Data for processing.
============================================================

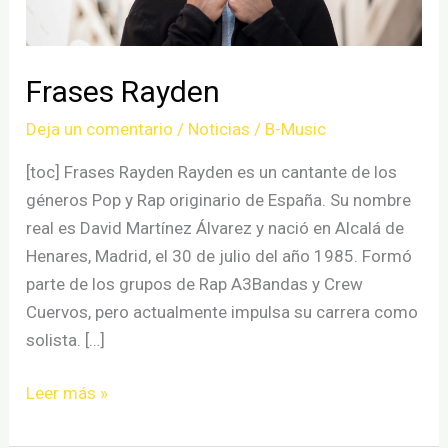
Frases Rayden
Deja un comentario
/
Noticias
/
B-Music
[toc] Frases Rayden Rayden es un cantante de los
géneros Pop y Rap originario de España. Su nombre
real es David Martínez Álvarez y nació en Alcalá de
Henares, Madrid, el 30 de julio del año 1985. Formó
parte de los grupos de Rap A3Bandas y Crew
Cuervos, pero actualmente impulsa su carrera como
solista. […]
Frases
Leer más »
Rayden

============================================================

Work request. What you produce should repeat the data word for word while omitting all images.

Answer section.
Frases Rayden
Deja un comentario
/
Noticias
/
B-Music
[toc] Frases Rayden Rayden es un cantante de los
géneros Pop y Rap originario de España. Su nombre
real es David Martínez Álvarez y nació en Alcalá de
Henares, Madrid, el 30 de julio del año 1985. Formó
parte de los grupos de Rap A3Bandas y Crew
Cuervos, pero actualmente impulsa su carrera como
solista. […]
Frases
Leer más »
Rayden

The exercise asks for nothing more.